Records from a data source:
:::::
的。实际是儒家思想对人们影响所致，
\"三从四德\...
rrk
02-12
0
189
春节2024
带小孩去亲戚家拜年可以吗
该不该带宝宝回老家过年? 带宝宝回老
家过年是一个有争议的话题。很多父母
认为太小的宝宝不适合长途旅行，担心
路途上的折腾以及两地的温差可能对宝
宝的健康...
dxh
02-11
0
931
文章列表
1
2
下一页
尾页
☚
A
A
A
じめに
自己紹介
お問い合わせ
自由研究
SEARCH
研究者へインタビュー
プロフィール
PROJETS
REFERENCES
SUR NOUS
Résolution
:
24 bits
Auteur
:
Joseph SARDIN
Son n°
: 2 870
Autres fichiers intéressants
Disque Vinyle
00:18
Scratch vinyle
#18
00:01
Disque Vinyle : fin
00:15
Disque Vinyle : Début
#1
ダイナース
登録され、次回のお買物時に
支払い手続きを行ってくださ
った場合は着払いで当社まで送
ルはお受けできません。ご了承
:::::
## WHAT THIS TASK INVOLVES
Among the records above, find the lines that contain "Disque" and copy every one.

## THE ANSWER
Disque Vinyle
Disque Vinyle : fin
Disque Vinyle : Début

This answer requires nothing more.